I say “roughly emulates” as a shorthand for seriously esoteric discussions as to exactly how it all actually works. I’ll leave it at that on the grounds that (1) for our purposes it doesn’t matter; (2) neural network technology is what it is whether or not it emulates the human brain; and (3) I don’t understand the specifics well enough to go into them here.

What does matter about this is that when a neural network … the technical variety, not the organic version … learns something or recommends a course of action, there doesn’t seem to be any way of getting a read-out as to how it reached its conclusion.

Put simply, if a neural network says, “That’s a photo of a cat,” there’s no way to ask it “Why do you think so?”

Okay, okay, if you want to be precise, it’s quite easy to ask it the question.
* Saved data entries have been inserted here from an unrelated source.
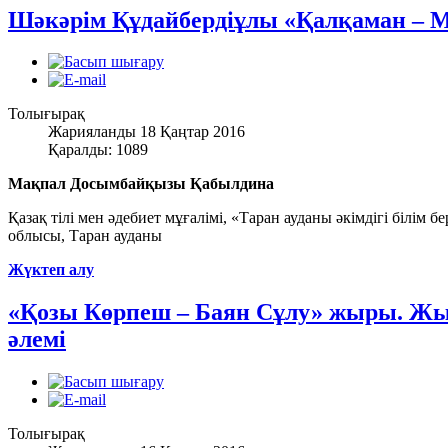
Шәкәрім Құдайбердіұлы «Қалқаман – 
Толығырақ
Жарияланды 18 Қаңтар 2016
Қаралды: 1089
Мақпал Досымбайқызы Қабылдина
Қазақ тілі мен әдебиет мұғалімі, «Таран ауданы әкімдігі білім
облысы, Таран ауданы
Жүктеп алу
«Қозы Көрпеш – Баян Сұлу» жыры. Жы
әлемі
Толығырақ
What you won’t get is an answer, just as you won’t get an answer if it recommends, say, a chess move or an algorithmic trade.

Which gets us to AI’s entry into the 2019 irony sweepstakes.

Start with big data and advanced analytics. Their purpose is supposed to be moving an organization’s decision-making beyond someone in authority “trusting their gut,” to relying on evidence and logic instead.

We’re now on the cusp of hooking machine-learning neural networks up to our big data repositories so they can discover patterns and recommend courses of action through more sophisticated means than even the smartest data scientists can achieve.

Only we can’t know why the AI will be making its recommendations.

Apparently, we’ll just have to trust its guts.

I’m not entirely sure that counts as progress.